Tout d’abord, et comme pour rappeler que ce jeu s’adresse à un public plutôt adulte par son humour tourné en dessous du pantalon, il faudra remplir un QCM où seul les plus de 18 ans sont censés pouvoir remplir. Très bonne prise d’initiative pour pouvoir protéger nos nouvelles générations… Alors que nous avions laissé notre ami Larry il y a quelques années de cela, pour lui, le temps est passé vite car… Il a fait un saut temporel assez excessif. Se croyant encore dans les années 80, notre héros va se retrouver au cœur de notre génération, y découvrir les applications préférées des adolescents, les smartphones, et tout ce qui touche au numérique et qui lui semble un casse-tête sans précédent. Malgré ce changement d’époque qui pourrait rendre fou la plupart d’entre nous, Larry, lui, reste fidèle à lui-même, et garde en tête que son charme destructeur et naturel l’aidera à ramener un maximum de gazelles dans son lit.

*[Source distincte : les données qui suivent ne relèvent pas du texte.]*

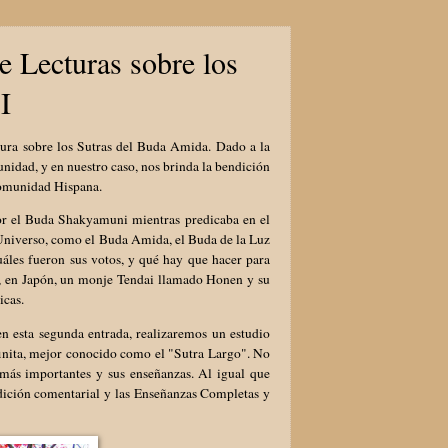
 Lecturas sobre los
I
ura sobre los Sutras del Buda Amida. Dado a la
idad, y en nuestro caso, nos brinda la bendición
a comunidad Hispana.
or el Buda Shakyamuni mientras predicaba en el
 Universo, como el Buda Amida, el Buda de la Luz
uáles fueron sus votos, y qué hay que hacer para
ue, en Japón, un monje Tendai llamado Honen y su
ticas.
n esta segunda entrada, realizaremos un estudio
finita, mejor conocido como el "Sutra Largo". No
s más importantes y sus enseñanzas. Al igual que
adición comentarial y las Enseñanzas Completas y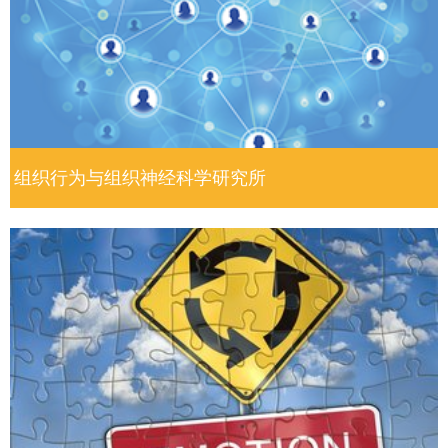
组织行为与组织神经科学研究所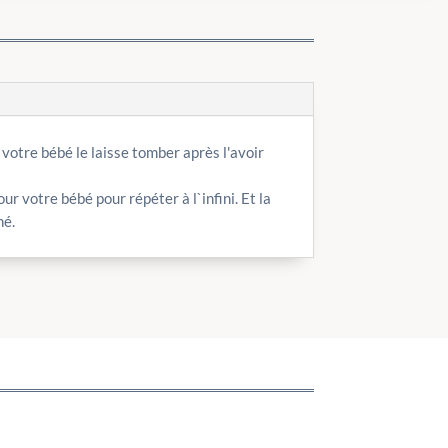
 votre bébé le laisse tomber après l'avoir
 votre bébé pour répéter à l`infini. Et la
né.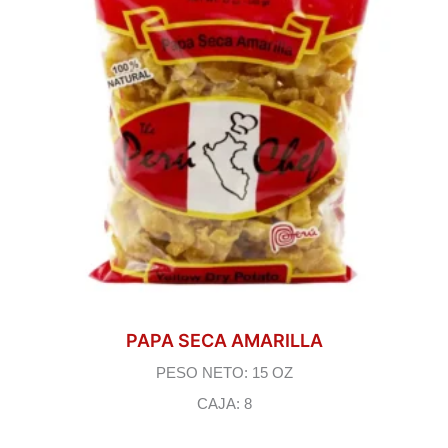
PAPA SECA AMARILLA
PESO NETO: 15 OZ
CAJA: 8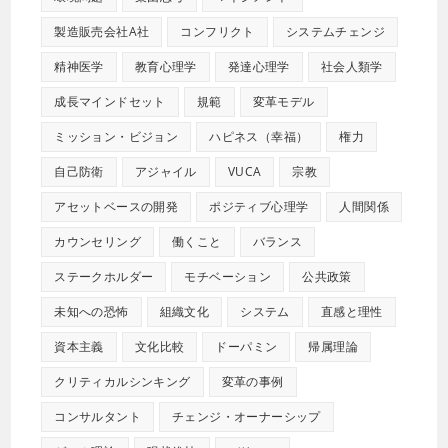
製造販売会社A社
コンフリクト
システムチェンジ
精神医学
教育心理学
発達心理学
社会人類学
成長マインドセット
規範
変革モデル
ミッション・ビジョン
ハピネス（幸福）
権力
自己防衛
アジャイル
VUCA
宗教
アセットベースの開発
ポジティブ心理学
人間関係
カウンセリング
働くこと
バランス
ステークホルダー
モチベーション
公共政策
未知への恐怖
組織文化
システム
直感と理性
資本主義
文化比較
ドーパミン
帰属理論
クリティカルシンキング
変革の事例
コンサルタント
チェンジ・オーナーシップ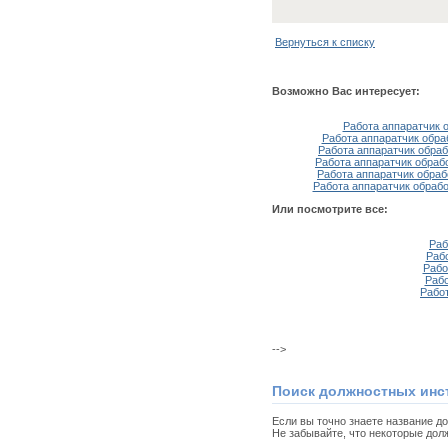
Вернуться к списку
Возможно Вас интересует:
Работа аппаратчик о
Работа аппаратчик обраб
Работа аппаратчик обраб
Работа аппаратчик обрабо
Работа аппаратчик обраб
Работа аппаратчик обрабо
Или посмотрите все:
Раб
Раб
Рабо
Рабо
Рабо
-->
Поиск должностных инс
Если вы точно знаете название д
Не забывайте, что некоторые дол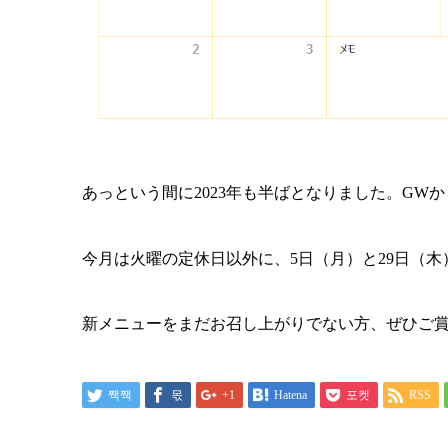
あっという間に2023年も半ばとなりました。G
今月は火曜の定休日以外に、5日（月）と29日（
新メニューをまだお召し上がりでない方、ぜひご
짹짹
몫
+1
Hatena
포켓
RSS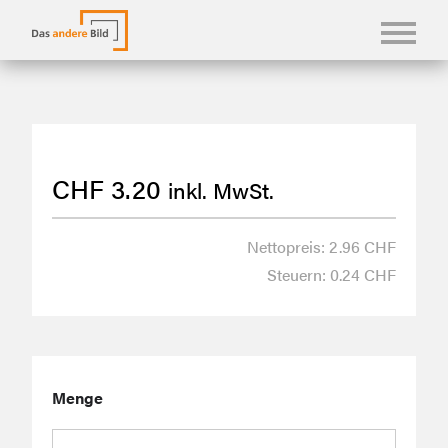
KONFBILDER
FOTOLANGUAGEN
CHF
3.20
inkl. MwSt.
KASUALIEN & KARTEN
SHOP
Nettopreis: 2.96 CHF
Steuern: 0.24 CHF
ÜBER UNS
Menge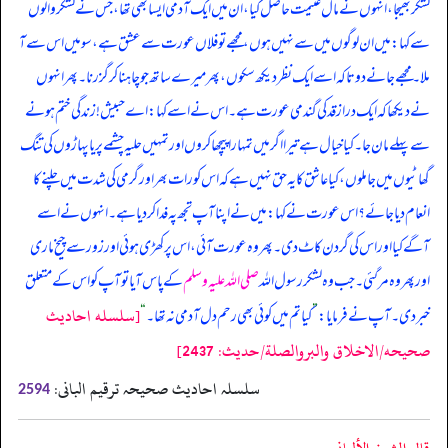
لشکر بھیجا، انہوں نے مال غنیمت حاصل کیا، ان میں ایک آدمی ایسا بھی تھا، جس نے لشکر والوں
سے کہا: میں ان لوگوں میں سے نہیں ہوں، مجھے تو فلاں عورت سے عشق ہے، سو میں اس سے آ
ملا۔ مجھے جانے دو تاکہ اسے ایک نظر دیکھ سکوں، پھر میرے ساتھ جو چاہنا کر گزرنا۔ پھر انہوں
نے دیکھا کہ ایک دراز قد کی گندمی عورت ہے۔ ا‏‏‏‏س نے ا‏‏‏‏سے کہا: اے حبیش! زندگی ختم ہونے
سے پہلے مان جا۔ کیا خیال ہے تیرا اگر میں تمہارا پیچھا کروں اور تمہیں حلیہ چشمے پر یا پہاڑوں کی تنگ
گھاٹیوں میں جا ملوں، کیا عاشق کا یہ حق نہیں ہے کہ اس کو رات بھر اور گرمی کی شدت میں چلنے کا
انعام دیا جائے؟ اس عورت نے کہا: میں نے اپنا آپ تجھ پہ فدا کر دیا ہے۔ انہوں نے ا‏‏‏‏سے
آگے کیا اور ا‏‏‏‏س کی گردن کاٹ دی۔ پھر وہ عورت آئی، ا‏‏‏‏س پر کھڑی ہوئی اور زور سے چیخ ماری
اور پھر وہ مر گئی۔ جب وہ لشکر رسول الله
صلی اللہ علیہ وسلم
کے پاس آیا تو آپ کو اس کے متعلق
[سلسله احاديث
خبر دی۔ آپ نے فرمایا:
”
کیا تم میں کوئی بھی رحم دل آدمی نہ تھا۔
“
صحيحه/الاخلاق والبروالصلة/حدیث: 2437]
سلسلہ احادیث صحیحہ ترقیم البانی:
2594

Seulement, la technique et la technologie ont totalement changé. Bienvenue à l’air où chacun se promène avec un téléphone dernière génération, aux applications au nom étrange et sur lesquelles il faut avoir un maximum de personnes te suivant pour être la personne populaire. Quelle n’est pas la surprise non plus lorsque notre ringard au costume délavé apprendra que l’on peut appeler une personne de son téléphone pour faire un déplacement en ville pour remplacer le taxi. Mais malgré cela, rien ne laissera Larry Laffer de marbre, et tout sera tellement naturel pour ce petit homme des années 80 qui sait rebondir en chaque situation. Bientôt, Farcebook et les PiPhone feront partie du quotidien de notre « beau gosse », et l’essence du jeu tournera principalement autour de ce qui est actuellement notre quotidien.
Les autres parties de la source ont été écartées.